I use LZ-DOS all the time and it works perfectly as a replacement. I have not totally reverse engineer it, but I made a little "change to it" from this instruction.
""""Now, clip everything up to 0x205 in IO.SYS, since "mov si, 0205h" refers there.
Clip everything after ~04FFh bytes. You should now have a small file around 1300 bytes.
Save it as "DATA". Assemble this [edit: with TASM] and run it.
Omg, look, it "decrypted" into the exact same 1279 bytes that are at 0x202 in MS-DOS 7.10 IO.SYS.
What was the point of the LZ-DOS code? There wasn't. It just obfuscated it.
If you take 1279 bytes from MS-DOS' IO.SYS at 0x202, and paste it into LZ-DOS at 0x202,
over top of the 1279 bytes there...LZ-DOS will boot just fine. Why? LZ-DOS 7.10 is a hacked copy of MS-DOS 7.10.""""
I have removed the encryption code from my version, that´s about it.
Really like to disassemble or recreate that compression thing, but I have not exactly figured out how.
But I will get to it, I have even found an instruction:
Windows 95 and 98 IO.SYS/WINBOOT.SYS consists of three parts: the initial loader, the payload and the device configuration manager executable.
The initial loader (MSLOAD) comprises the first three or four0 512-byte sectors of the file; the first sector begins with the signature MZ,
the second starts with the signature BJ and the last ends with the signature MS.
The FAT boot sector puts the initial loader at real mode address 0070:0000, checks the first two of these signatures,
then starts execution at address 0070:0200. The job of MSLOAD is to copy boot sector variables into its data area (the first sector),
relocate itself to a higher memory address, load the rest of the file starting at segment 0x70 again and then transfer control to 0070:0000.
MSLOAD is immediately followed by the payload, which is the DOS kernel proper, loaded as described above.
Although it is loaded into a single contiguous region of memory, it is too large to fit into a single 64 KiB real-mode segment,
and so the DOS kernel is further split into regions addressed using different segment bases; discovering those will be up to you.
The length of this part can be determined by reading the word at offset 8 of the file, multiplying it by 16 and subtracting the length of MSLOAD.

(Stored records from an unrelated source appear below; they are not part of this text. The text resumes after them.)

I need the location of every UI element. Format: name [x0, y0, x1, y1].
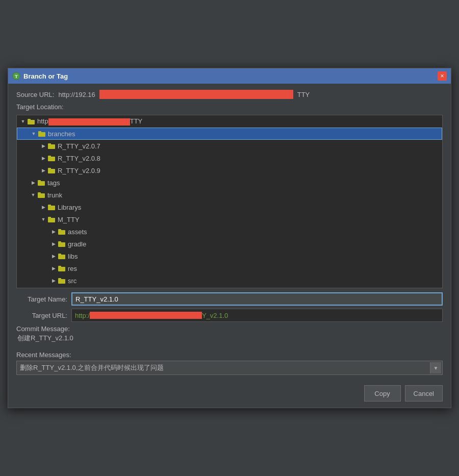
svg-rect-16: [48, 206, 55, 210]
res-label: res: [68, 265, 77, 272]
tree-item-librarys[interactable]: Librarys: [17, 201, 442, 213]
tree-item-r208[interactable]: R_TTY_v2.0.8: [17, 152, 442, 164]
commit-section: Commit Message: 创建R_TTY_v2.1.0: [16, 325, 443, 343]
svg-rect-20: [58, 230, 65, 235]
gradle-arrow: [49, 240, 58, 248]
svg-rect-15: [38, 192, 41, 194]
tree-item-res[interactable]: res: [17, 262, 442, 274]
trunk-arrow: [29, 191, 37, 199]
svg-rect-18: [48, 218, 55, 222]
recent-messages-dropdown[interactable]: 删除R_TTY_v2.1.0,之前合并代码时候出现了问题 ▼: [16, 361, 443, 375]
root-label: httpTTY: [37, 117, 142, 126]
source-url-row: Source URL: http://192.16 TTY: [16, 90, 443, 99]
r208-folder-icon: [47, 154, 56, 162]
svg-rect-28: [58, 279, 65, 284]
svg-rect-2: [28, 120, 35, 124]
cancel-button[interactable]: Cancel: [405, 385, 443, 402]
librarys-label: Librarys: [58, 204, 81, 211]
commit-message-label: Commit Message:: [16, 325, 443, 333]
svg-rect-13: [38, 180, 41, 182]
mtty-folder-icon: [47, 215, 56, 223]
form-section: Target Name: Target URL: http:/ Y_v2.1.0…: [16, 292, 443, 343]
svg-rect-23: [58, 241, 61, 243]
source-url-label: Source URL:: [16, 91, 54, 98]
tree-item-branches[interactable]: branches: [17, 128, 442, 140]
recent-messages-current: 删除R_TTY_v2.1.0,之前合并代码时候出现了问题: [20, 363, 430, 372]
tree-item-gradle[interactable]: gradle: [17, 238, 442, 250]
tree-container[interactable]: httpTTY branches R_TTY_v2.0.7: [16, 115, 443, 288]
svg-rect-11: [48, 168, 51, 169]
svg-rect-6: [48, 144, 55, 149]
dialog-title: Branch or Tag: [23, 72, 68, 80]
libs-label: libs: [68, 253, 78, 260]
source-url-redacted: [99, 90, 293, 99]
r209-label: R_TTY_v2.0.9: [58, 167, 100, 174]
svg-rect-5: [38, 131, 41, 133]
tree-item-libs[interactable]: libs: [17, 250, 442, 262]
res-folder-icon: [58, 264, 66, 272]
title-bar: T Branch or Tag ×: [8, 68, 451, 84]
branches-folder-icon: [38, 130, 46, 138]
copy-button[interactable]: Copy: [364, 385, 401, 402]
r207-label: R_TTY_v2.0.7: [58, 142, 100, 150]
mtty-arrow: [39, 215, 47, 223]
branches-label: branches: [48, 130, 75, 138]
r209-folder-icon: [47, 166, 56, 174]
target-url-label: Target URL:: [16, 312, 67, 319]
assets-label: assets: [68, 228, 87, 236]
target-url-prefix: http:/: [75, 312, 90, 319]
svg-rect-25: [58, 254, 61, 255]
svg-rect-9: [48, 156, 51, 157]
src-label: src: [68, 277, 76, 285]
gradle-label: gradle: [68, 240, 86, 248]
svg-rect-22: [58, 242, 65, 247]
close-button[interactable]: ×: [438, 71, 447, 81]
svg-rect-17: [48, 205, 51, 206]
svg-rect-4: [38, 132, 45, 137]
r208-arrow: [39, 154, 47, 162]
src-arrow: [49, 277, 58, 285]
svg-rect-26: [58, 267, 65, 271]
branch-or-tag-dialog: T Branch or Tag × Source URL: http://192…: [8, 68, 451, 408]
tags-folder-icon: [37, 179, 45, 187]
target-name-label: Target Name:: [16, 295, 67, 303]
gradle-folder-icon: [58, 240, 66, 248]
tree-item-mtty[interactable]: M_TTY: [17, 213, 442, 226]
app-icon: T: [12, 72, 20, 80]
res-arrow: [49, 264, 58, 272]
target-url-display: http:/ Y_v2.1.0: [71, 309, 443, 322]
svg-rect-27: [58, 266, 61, 267]
tree-item-r209[interactable]: R_TTY_v2.0.9: [17, 164, 442, 177]
tree-item-src[interactable]: src: [17, 274, 442, 287]
librarys-folder-icon: [47, 203, 56, 211]
r209-arrow: [39, 166, 47, 174]
target-name-input[interactable]: [71, 292, 443, 306]
target-location-label: Target Location:: [16, 103, 443, 111]
tree-item-assets[interactable]: assets: [17, 226, 442, 238]
r207-arrow: [39, 142, 47, 150]
tags-arrow: [29, 179, 37, 187]
recent-messages-section: Recent Messages: 删除R_TTY_v2.1.0,之前合并代码时候…: [16, 351, 443, 375]
svg-rect-12: [38, 181, 45, 186]
source-url-suffix: TTY: [297, 91, 310, 98]
target-url-suffix: Y_v2.1.0: [202, 312, 228, 319]
svg-rect-29: [58, 278, 61, 280]
recent-messages-label: Recent Messages:: [16, 351, 443, 359]
tree-root[interactable]: httpTTY: [17, 115, 442, 128]
svg-rect-8: [48, 157, 55, 161]
tree-item-trunk[interactable]: trunk: [17, 189, 442, 201]
svg-rect-7: [48, 143, 51, 145]
root-folder-icon: [27, 117, 35, 126]
src-folder-icon: [58, 277, 66, 285]
mtty-label: M_TTY: [58, 216, 80, 223]
tree-item-r207[interactable]: R_TTY_v2.0.7: [17, 140, 442, 152]
dropdown-arrow-icon: ▼: [430, 362, 441, 373]
svg-rect-24: [58, 255, 65, 259]
dialog-body: Source URL: http://192.16 TTY Target Loc…: [8, 84, 451, 381]
svg-rect-19: [48, 217, 51, 218]
title-bar-left: T Branch or Tag: [12, 72, 68, 80]
libs-folder-icon: [58, 252, 66, 260]
tags-label: tags: [47, 179, 60, 187]
svg-rect-14: [38, 193, 45, 198]
tree-item-tags[interactable]: tags: [17, 177, 442, 189]
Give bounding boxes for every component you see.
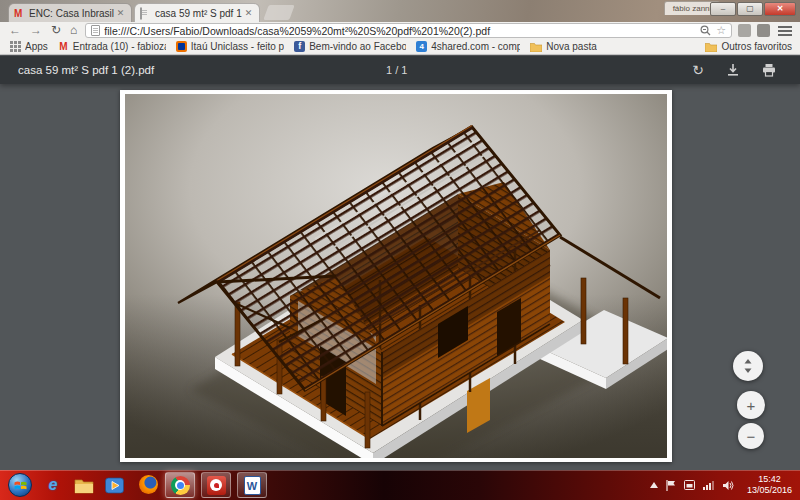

The device configuration manager (MSDCM1) is a small executable whose purpose is to read the Registry and prompt the user to pick a hardware
configuration if there are multiple configurations defined. As it turns out, it is no accident that IO.SYS begins with the signature MZ,
just like DOS executables; the file is simultaneously a regular EXEPACK-compressed DOS executable,
and the values in the MZ header at the beginning of the file allow it to be executed using interrupt 0x21 service 0x4b,
which will load the third part of the file. If the real-mode kernel detects that it is booting a Windows installation,
the kernel will do just that early in the boot process, before even CONFIG.SYS is processed.2 The word at offset 8 is simply the
‘header length’ field of the MZ header, used both by MSLOAD to determine the length of the payload,
and by the MZ loader to skip over the payload when loading MSDCM.
To recap:
MSLOAD can be disassembled by loading the first four sectors of IO.SYS as a raw binary at address 0070:0000 and placing the entry point at 0070:0200;
The payload can be disassembled by cutting it out of the file, decompressing it (if compressed), loading it starting at segment 0x70,
placing the entry point at the beginning of that segment (i.e. at 0070:0000), and discovering other segments by trial and error;
MSDCM (before Millenium) can be disassembled by using an EXEPACK decompressor and disassembling the output as an MZ executable.
I am aroused about any X86 motherboard that has full functional ISA slot. I think i have problem. Not really into that original (Turbo) XT,286,386 and CGA/EGA stuff. So just a DOS nut.
PS. If I upload RAR, it is a 16-bit DOS RAR Version 2.50.